Exercise details:
Count every line of the data that includes "медалей". State only the number.

**** Entries supplied ****

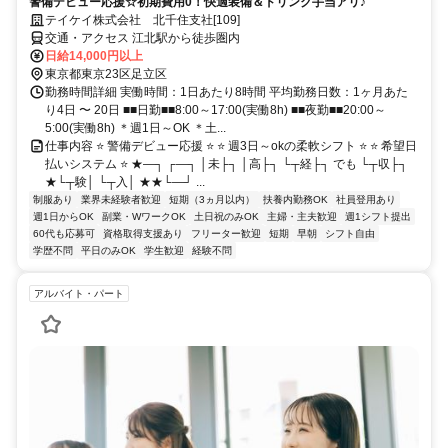
警備デビュー応援☆初期費用0！快適装備＆ドリンク手当アリ♪
テイケイ株式会社 北千住支社[109]
交通・アクセス 江北駅から徒歩圏内
日給14,000円以上
東京都東京23区足立区
勤務時間詳細 実働時間：1日あたり8時間 平均勤務日数：1ヶ月あた
り4日 〜 20日 ■■日勤■■8:00～17:00(実働8h) ■■夜勤■■20:00～
5:00(実働8h) ＊週1日～OK ＊土...
仕事内容 ⭐ 警備デビュー応援 ⭐ ⭐ 週3日～okの柔軟シフト ⭐ ⭐ 希望日
払いシステム ⭐ ★―┐ ┌―┐ │未├┐ │高├┐ └┬経├┐ でも └┬収├┐
★└┬験│ └┬入│ ★★└―┘ ...
制服あり
業界未経験者歓迎
短期（3ヵ月以内）
扶養内勤務OK
社員登用あり
週1日からOK
副業・WワークOK
土日祝のみOK
主婦・主夫歓迎
週1シフト提出
60代も応募可
資格取得支援あり
フリーター歓迎
短期
早朝
シフト自由
学歴不問
平日のみOK
学生歓迎
経験不問
アルバイト・パート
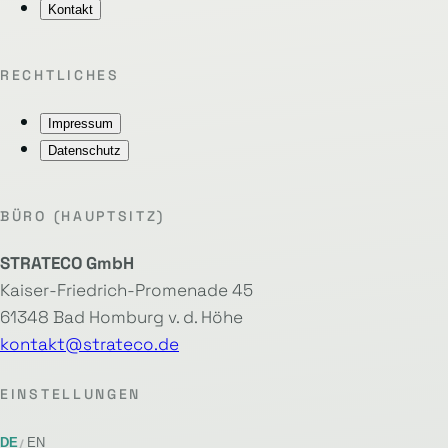
Kontakt
RECHTLICHES
Impressum
Datenschutz
BÜRO (HAUPTSITZ)
STRATECO GmbH
Kaiser-Friedrich-Promenade 45
61348 Bad Homburg v. d. Höhe
kontakt@strateco.de
EINSTELLUNGEN
DE
EN
/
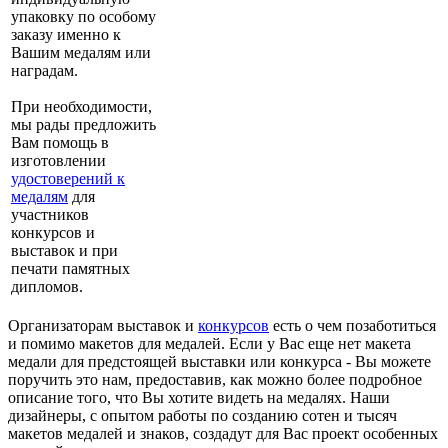
упаковку по особому
заказу именно к
Вашим медалям или
наградам.
При необходимости,
мы рады предложить
Вам помощь в
изготовлении
удостоверений к
медалям
для
участников
конкурсов и
выставок и при
печати памятных
дипломов.
Организаторам выставок и
конкурсов
есть о чем позаботиться
и помимо макетов для медалей. Если у Вас еще нет макета
медали для предстоящей выставки или конкурса - Вы можете
поручить это нам, предоставив, как можно более подробное
описание того, что Вы хотите видеть на медалях. Наши
дизайнеры, с опытом работы по созданию сотен и тысяч
макетов медалей и знаков, создадут для Вас проект особенных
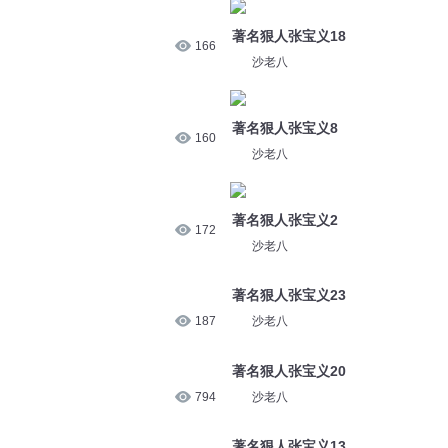
著名狠人张宝义18
166
沙老八
著名狠人张宝义8
160
沙老八
著名狠人张宝义2
172
沙老八
著名狠人张宝义23
187
沙老八
著名狠人张宝义20
794
沙老八
著名狠人张宝义13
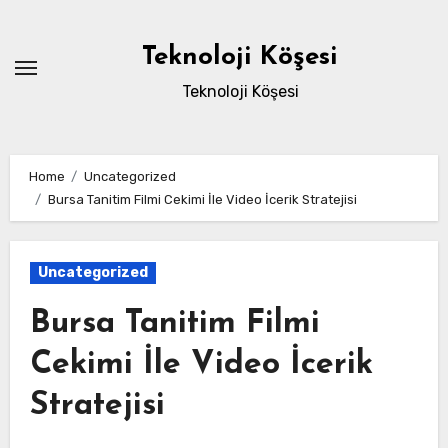
Skip
to
Teknoloji Köşesi
content
Teknoloji Köşesi
Home
Uncategorized
Bursa Tanitim Filmi Cekimi İle Video İcerik Stratejisi
Uncategorized
Bursa Tanitim Filmi
Cekimi İle Video İcerik
Stratejisi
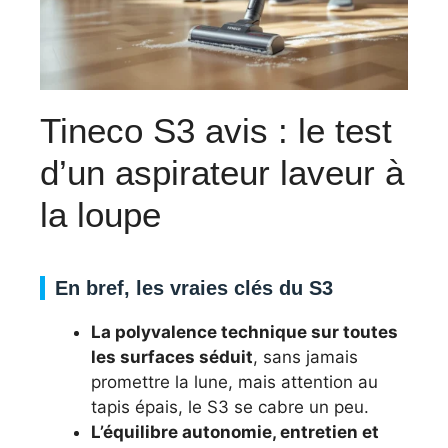
Tineco S3 avis : le test
d’un aspirateur laveur à
la loupe
En bref, les vraies clés du S3
La polyvalence technique sur toutes
les surfaces séduit
, sans jamais
promettre la lune, mais attention au
tapis épais, le S3 se cabre un peu.
L’équilibre autonomie, entretien et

****

Answer section:
2